A lightweight, Open Source Python library for transliterating and normalizing Unicode text to Latin ASCII using configurable mappings and Unicode normalization forms, written in Python.

These details have been verified by PyPI

Project links

GitHub Statistics

Maintainers

playfulsparkle

These details have not been verified by PyPI

Project description

pylatinize: Lightweight Python Unicode Transliteration Library

A lightweight and open-source Python package providing robust Unicode transliteration to Latin ASCII. This library allows conversion of Unicode characters and sequences to their Latin ASCII equivalents or approximations using configurable mappings and Unicode normalization forms.

Installation

PyPi

pip install pylatinize

Usage

The core functionality is provided by the PyLatinize class. You initialize it with one or more mapping dictionaries (including an optional custom_mapping) and then use the decompose method to convert text.

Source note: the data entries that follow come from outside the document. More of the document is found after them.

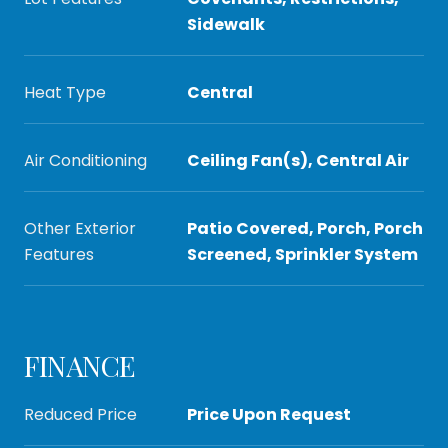
Sidewalk
Heat Type
Central
Air Conditioning
Ceiling Fan(s), Central Air
Other Exterior
Patio Covered, Porch, Porch
Features
Screened, Sprinkler System
FINANCE
Reduced Price
Price Upon Request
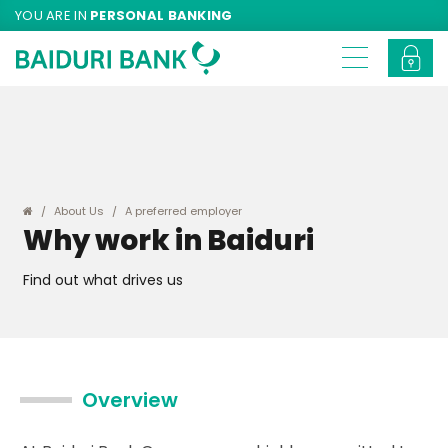
YOU ARE IN
PERSONAL BANKING
About Us
A preferred employer
Why work in Baiduri
Find out what drives us
Overview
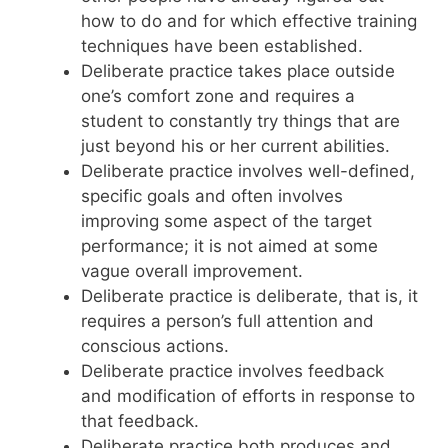
how to do and for which effective training
techniques have been established.
Deliberate practice takes place outside
one’s comfort zone and requires a
student to constantly try things that are
just beyond his or her current abilities.
Deliberate practice involves well-defined,
specific goals and often involves
improving some aspect of the target
performance; it is not aimed at some
vague overall improvement.
Deliberate practice is deliberate, that is, it
requires a person’s full attention and
conscious actions.
Deliberate practice involves feedback
and modification of efforts in response to
that feedback.
Deliberate practice both produces and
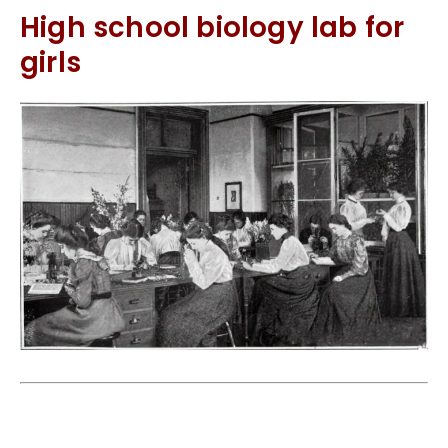
High school biology lab for
girls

from pylatinize import PyLatinize, Normalization, default_mapping, emoji_mapping

# Define your mapping(s) - these map unicode sequences/characters to ASCII
# These would typically be defined in your mappings.py file
my_base_mappings = (
    default_mapping, # Use the imported default mapping
    emoji_mapping,   # Use the imported emoji mapping
)

# Define a custom mapping to use during initialization
my_custom_init_map = {
    "©": "(c)",
    "€": "Euro", # Override the default Euro mapping if needed
    "✨": "(sparkle)"
}


# Create an instance of PyLatinize with base mappings and a custom mapping
latinizer_with_custom = PyLatinize(my_base_mappings, custom_mapping=my_custom_init_map)

# Decompose a string using the combined mappings
unicode_text = "Ahoj, toto je česká věta s € symbolom a veselým smajlíkom 😊 a autorskými právami © a trochou ✨."
ascii_text = latinizer_with_custom.decompose(unicode_text)

print(f"Original: {unicode_text}")
print(f"Decomposed: {ascii_text}")
# Original: Ahoj, toto je česká věta s € symbolom a veselým smajlíkom 😊 a autorskými právami © a trochou ✨.
# Decomposed: Ahoj, toto je ceska veta s Euro symbolom a veselym smajlikom smiling face with smiling eyes a autorskymi pravami (c) a trochou (sparkle).


# Create an instance with only default and emoji mappings
latinizer_default = PyLatinize((default_mapping, emoji_mapping))

# Decompose a German sentence with different normalization forms
german_text = "Fünfzehn Gänse saßen auf der Wiese."
ascii_text = latinizer_default.decompose(german_text)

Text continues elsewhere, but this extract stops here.